## Data shown:
■ ■ ■ ■ ■ ■ ■

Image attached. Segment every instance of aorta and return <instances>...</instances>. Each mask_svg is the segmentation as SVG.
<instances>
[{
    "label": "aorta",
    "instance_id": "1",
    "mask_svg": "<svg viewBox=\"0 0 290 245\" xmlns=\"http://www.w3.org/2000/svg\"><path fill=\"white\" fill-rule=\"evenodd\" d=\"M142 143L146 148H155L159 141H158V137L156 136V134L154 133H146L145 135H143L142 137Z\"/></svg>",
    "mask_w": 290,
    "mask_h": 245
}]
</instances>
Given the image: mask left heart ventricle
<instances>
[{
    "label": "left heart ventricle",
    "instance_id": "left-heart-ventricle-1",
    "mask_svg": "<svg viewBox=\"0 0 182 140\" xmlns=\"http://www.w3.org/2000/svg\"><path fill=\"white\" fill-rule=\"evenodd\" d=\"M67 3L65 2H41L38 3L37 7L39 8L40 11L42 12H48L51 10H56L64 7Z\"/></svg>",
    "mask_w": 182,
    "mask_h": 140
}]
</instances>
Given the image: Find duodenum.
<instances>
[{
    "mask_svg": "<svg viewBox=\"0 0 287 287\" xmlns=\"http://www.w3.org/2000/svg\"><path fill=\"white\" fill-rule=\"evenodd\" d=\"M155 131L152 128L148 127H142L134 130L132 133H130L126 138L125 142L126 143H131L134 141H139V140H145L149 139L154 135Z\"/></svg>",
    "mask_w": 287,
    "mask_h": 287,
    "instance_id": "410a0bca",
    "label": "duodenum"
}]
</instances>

■ ■ ■ ■ ■ ■ ■

## Exercise aim:
Restate the listing above word for word.

## Written reply:
Image attached. Segment every instance of aorta and return <instances>...</instances>. Each mask_svg is the segmentation as SVG.
<instances>
[{
    "label": "aorta",
    "instance_id": "1",
    "mask_svg": "<svg viewBox=\"0 0 290 245\" xmlns=\"http://www.w3.org/2000/svg\"><path fill=\"white\" fill-rule=\"evenodd\" d=\"M142 143L146 148H155L159 141H158V137L156 136V134L154 133H146L145 135H143L142 137Z\"/></svg>",
    "mask_w": 290,
    "mask_h": 245
}]
</instances>
Given the image: mask left heart ventricle
<instances>
[{
    "label": "left heart ventricle",
    "instance_id": "left-heart-ventricle-1",
    "mask_svg": "<svg viewBox=\"0 0 182 140\" xmlns=\"http://www.w3.org/2000/svg\"><path fill=\"white\" fill-rule=\"evenodd\" d=\"M67 3L65 2H41L38 3L37 7L39 8L40 11L42 12H48L51 10H56L64 7Z\"/></svg>",
    "mask_w": 182,
    "mask_h": 140
}]
</instances>
Given the image: Find duodenum.
<instances>
[{
    "mask_svg": "<svg viewBox=\"0 0 287 287\" xmlns=\"http://www.w3.org/2000/svg\"><path fill=\"white\" fill-rule=\"evenodd\" d=\"M155 131L152 128L148 127H142L134 130L132 133H130L126 138L125 142L126 143H131L134 141H139V140H145L149 139L154 135Z\"/></svg>",
    "mask_w": 287,
    "mask_h": 287,
    "instance_id": "410a0bca",
    "label": "duodenum"
}]
</instances>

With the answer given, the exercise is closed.